As health insurers are beginning to operationalize the requirements of the Affordable Care Act (the “ACA”), they are increasingly attempting to pass new expenses, taxes and payment cuts through to contracting providers and purchasers. In doing so, it is becoming increasingly clear that, when negotiating contracts, including participation agreements and purchasing arrangements, providers and purchasers must insist on detailed definitions that clearly allocate responsibility in order to provide predictability and avoid future disputes. In this post, we describe two ACA programs have recently created tensions between health insurers and providers and/or large employers and other purchasers.

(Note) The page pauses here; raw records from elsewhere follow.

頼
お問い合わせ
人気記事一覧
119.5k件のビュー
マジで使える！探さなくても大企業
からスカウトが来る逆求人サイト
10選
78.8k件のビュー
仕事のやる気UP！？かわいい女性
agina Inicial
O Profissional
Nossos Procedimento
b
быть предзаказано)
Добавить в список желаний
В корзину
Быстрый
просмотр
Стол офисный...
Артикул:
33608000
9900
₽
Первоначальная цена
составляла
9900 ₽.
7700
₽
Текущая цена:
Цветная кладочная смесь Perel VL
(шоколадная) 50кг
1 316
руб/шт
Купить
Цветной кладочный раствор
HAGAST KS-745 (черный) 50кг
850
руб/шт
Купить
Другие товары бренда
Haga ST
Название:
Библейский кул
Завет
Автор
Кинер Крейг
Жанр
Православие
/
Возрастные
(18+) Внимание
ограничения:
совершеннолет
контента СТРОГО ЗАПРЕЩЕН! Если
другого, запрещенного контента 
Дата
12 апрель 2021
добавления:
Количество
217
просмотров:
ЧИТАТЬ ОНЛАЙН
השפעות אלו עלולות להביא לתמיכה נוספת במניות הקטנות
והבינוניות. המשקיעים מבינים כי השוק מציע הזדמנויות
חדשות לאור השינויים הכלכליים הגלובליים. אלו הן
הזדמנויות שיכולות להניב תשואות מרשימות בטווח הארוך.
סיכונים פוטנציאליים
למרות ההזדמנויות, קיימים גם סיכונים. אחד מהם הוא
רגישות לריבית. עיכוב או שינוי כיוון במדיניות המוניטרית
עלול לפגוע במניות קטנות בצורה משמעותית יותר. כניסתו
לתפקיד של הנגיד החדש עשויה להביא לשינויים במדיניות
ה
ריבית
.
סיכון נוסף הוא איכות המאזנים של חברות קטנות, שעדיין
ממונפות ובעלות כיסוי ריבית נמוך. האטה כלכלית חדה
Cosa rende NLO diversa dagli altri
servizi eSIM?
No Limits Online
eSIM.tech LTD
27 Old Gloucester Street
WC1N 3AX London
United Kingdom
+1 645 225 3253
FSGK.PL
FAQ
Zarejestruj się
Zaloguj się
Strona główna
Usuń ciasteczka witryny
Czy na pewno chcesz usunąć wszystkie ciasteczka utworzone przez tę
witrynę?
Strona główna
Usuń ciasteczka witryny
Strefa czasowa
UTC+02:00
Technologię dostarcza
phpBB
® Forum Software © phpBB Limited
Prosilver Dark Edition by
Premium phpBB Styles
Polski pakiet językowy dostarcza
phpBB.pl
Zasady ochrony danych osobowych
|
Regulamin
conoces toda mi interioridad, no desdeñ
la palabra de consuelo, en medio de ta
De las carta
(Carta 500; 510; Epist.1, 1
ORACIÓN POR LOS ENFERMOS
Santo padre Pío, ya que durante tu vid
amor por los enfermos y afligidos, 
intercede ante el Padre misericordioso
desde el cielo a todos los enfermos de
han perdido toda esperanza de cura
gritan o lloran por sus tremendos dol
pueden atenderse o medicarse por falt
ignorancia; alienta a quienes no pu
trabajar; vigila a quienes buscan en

Most recently, this has come to light in the implementation of the Risk Adjustment Program of the ACA (the “Program”). Section 1343 of the ACA directs States to operate a risk adjustment program that includes all non-grandfathered plans in the individual and small group market intended to spread the financial risk borne by issuers evenly in order to stabilize premiums. Under the Risk Adjustment Program, payments are transferred from issuers with relatively lower-risk populations to issuers with relatively higher-risk populations. We have seen that as health insurers make payments under the Program, they are attempting to pass the expenses to providers with percentage of premium risk arrangements, by claiming that such payments are deductions or adjustments to the amount of premium actually received, and then proceeding to reduce the payments to providers accordingly.
Most providers, however, are taking the position that Program payments are above the line payments that are the responsibility of the health insurer and are not actually attributable to premiums, of which they are entitled to get a specific percentage. The answer lies in the definition of “premium” in the agreement between the parties. However, in our experience, such definitions are not this granular. Going forward, providers should ensure that such payments are clearly identified as plan obligations. A definition that simply excludes “taxes and fees” may be insufficient.
Another example arises from the implementation of the ACA’s health insurer’s premium tax. Section 9010 of the ACA imposes an annual fee on health insurers, the first payment of which was due in September, 2014. Health insurers have attempted to pass these tax payments across to large employers and other purchasers of insurance, resulting in increased premiums and expenses for the purchasing of insurance. If not addressed in prior years, purchasers should expect health insurers to seek language in new deals intended to pass these costs on. Once again, this requires attention to renegotiations and negotiations of new arrangements, and clear provisions delineating responsibility for payment.